M. Brown - Oui, il y a plusieurs façons. L'électronique en est une, puisqu'on a préparé un CD-ROM. Deuxièmement, le réseau de télévision publique prépare une émission d'une heure consacrée à l'exposition, et nous espérons que cette émission donnera une nouvelle vie à l'exposition qui pourra donc être vue aux États-Unis et à l'étranger, une fois qu'elle aura été présentée non seulement sur les chaînes du réseau, mais aussi sur une nouvelle chaîne par cable, « Ovation », réservée exclusivement aux arts. J'ai aussi appris que notre exposition pourrait bien faire tache d'huile. L'idée me paraît tellement pleine de possibilités que d'autres musées, dans le cadre de leur mission éducative, pourraient décider de monter eux aussi une exposition sur le thème des anneaux, en puisant par exemple dans leur collection d'objets d'art, de gravures ou de photographies. C'est ce que fait d'ailleurs le musée d'art d'Akron, dans l'Ohio. C'est un concept de base qui a suffisamment de mérite pour que tout le monde essaie d'en sortir quelque chose. Pour ma part, j'ai choisi ces cinq émotions, mais d'autres conservateurs pourraient en illustrer d'autres. C'est un fil directeur simple, mais puissant.
Question - Y a-t-il une dernière pensée que vous aimeriez nous livrer alors que vous vous apprêtez à ouvrir les portes de l'exposition ?
M. Brown - À vrai dire, il y a encore une chose à garder à l'esprit. Nous parlons souvent des oeuvres présentées dans une exposition en nous référant à leurs propriétés universelles. Notre exposition ne va pas nier ce qui est l'évidence même, à savoir qu'il existe des différences entre ces objets, et entre les civilisations dont ils sont le produit. En fait, ces différences devraient sauter aux yeux, par exemple lorsqu'on met côte à côte une sculpture indienne du onzième siècle et une oeuvre de Rodin.

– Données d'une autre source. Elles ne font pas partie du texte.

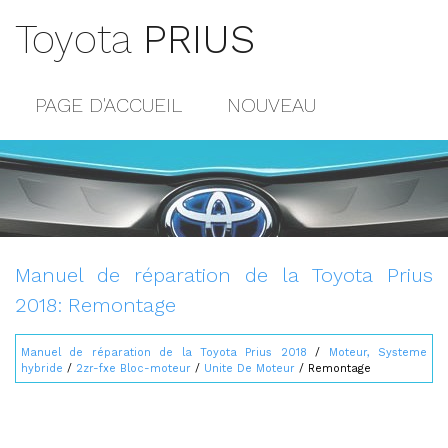
Toyota
PRIUS
PAGE D'ACCUEIL
NOUVEAU
POPULAIRE
PLAN DU SITE
CONTACTS
Manuel de réparation de la Toyota Prius
2018: Remontage
Manuel de réparation de la Toyota Prius 2018
/
Moteur, Systeme
hybride
/
2zr-fxe Bloc-moteur
/
Unite De Moteur
/ Remontage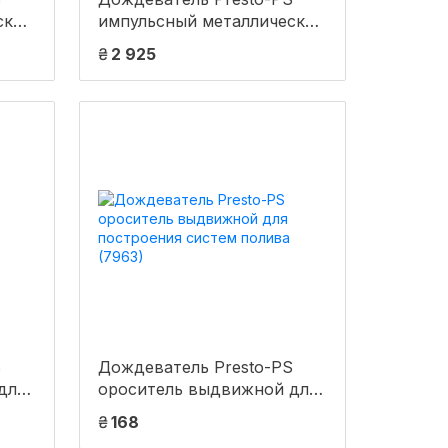
ский
импульсный металлический
с
Big Gan на 2 форсунки с
₴
2 925
16)
резьбой 2 дюйма (7018)
S
Дождеватель Presto-PS
для
ороситель выдвижной для
ива
построения систем полива
₴
168
(7963)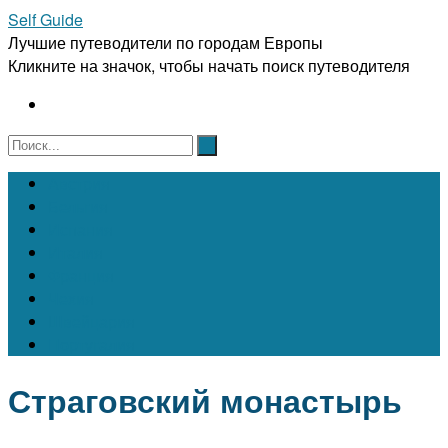
Self Guide
Лучшие путеводители по городам Европы
Кликните на значок, чтобы начать поиск путеводителя
Австрия
Бельгия
Испания
Италия
Франция
Чехия
Швейцария
Португалия
Страговский монастырь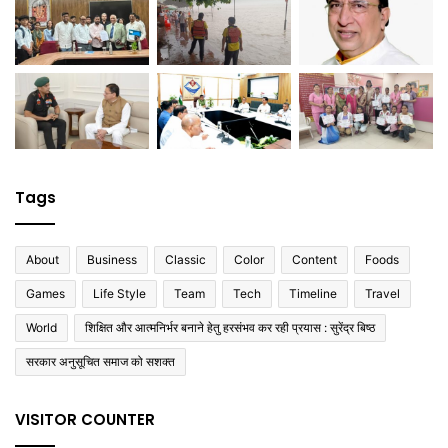
Tags
About
Business
Classic
Color
Content
Foods
Games
Life Style
Team
Tech
Timeline
Travel
World
शिक्षित और आत्मनिर्भर बनाने हेतु हरसंभव कर रही प्रयास : सुरेंद्र बिष्ठ
सरकार अनुसूचित समाज को सशक्त
VISITOR COUNTER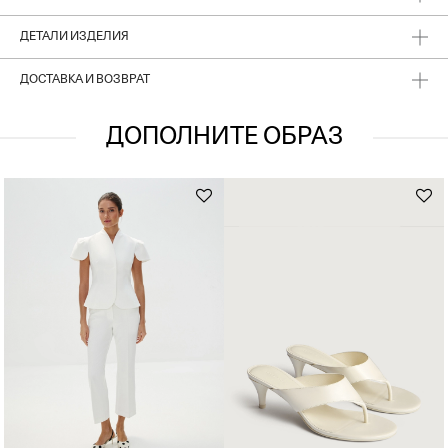
манжеты.
ДЕТАЛИ ИЗДЕЛИЯ
ДОСТАВКА И ВОЗВРАТ
ДОПОЛНИТЕ ОБРАЗ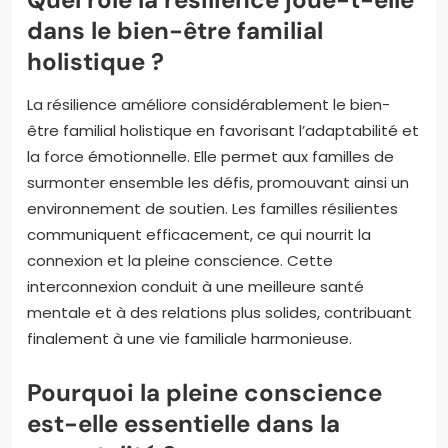
dans le bien-être familial
holistique ?
La résilience améliore considérablement le bien-
être familial holistique en favorisant l’adaptabilité et
la force émotionnelle. Elle permet aux familles de
surmonter ensemble les défis, promouvant ainsi un
environnement de soutien. Les familles résilientes
communiquent efficacement, ce qui nourrit la
connexion et la pleine conscience. Cette
interconnexion conduit à une meilleure santé
mentale et à des relations plus solides, contribuant
finalement à une vie familiale harmonieuse.
Pourquoi la pleine conscience
est-elle essentielle dans la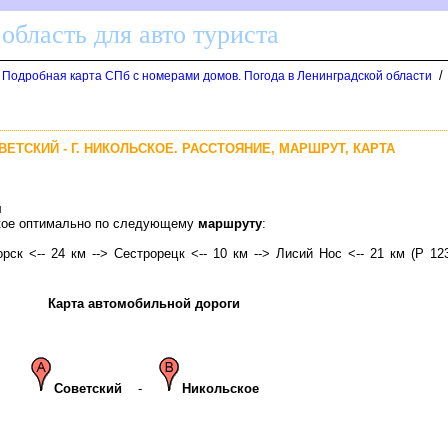
область для авто туриста
/
. Подробная карта СПб с номерами домов. Погода в Ленинградской области
ВЕТСКИЙ - Г. НИКОЛЬСКОЕ. РАССТОЯНИЕ, МАРШРУТ, КАРТА
м
ское оптимально по следующему
маршруту
:
орск <-- 24 км --> Сестрорецк <-- 10 км --> Лисий Нос <-- 21 км (Р 12
Карта автомобильной дороги
Советский
-
Никольское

Mais n'oublions pas ceci : les artistes font des oeuvres d'art pour toutes sortes de raisons, mais pratiquement jamais pour que les gens se contentent de les étudier. L'étude formelle des oeuvres d'art, en tant que discipline spécialisée de l'enseignement supérieur, remonte à à peine plus d'un siècle. En revanche, cela fait à peu près trente mille ans que l'homme crée des oeuvres d'art. L'exposition sur les « Anneaux » est destinée aux historiens de l'art, aux partisans de la psychologie cognitive et aux anthropologues, cela ne fait aucun doute, mais en dernier ressort, franchement et ouvertement, elle s'adresse à tous les êtres humains, à tous ceux parmi nous qui tirent une satisfaction personnelle des arts visuels, comme c'est le cas depuis des millénaires.
Je suis persuadé que l'art peut être une source de partage, et non pas de division.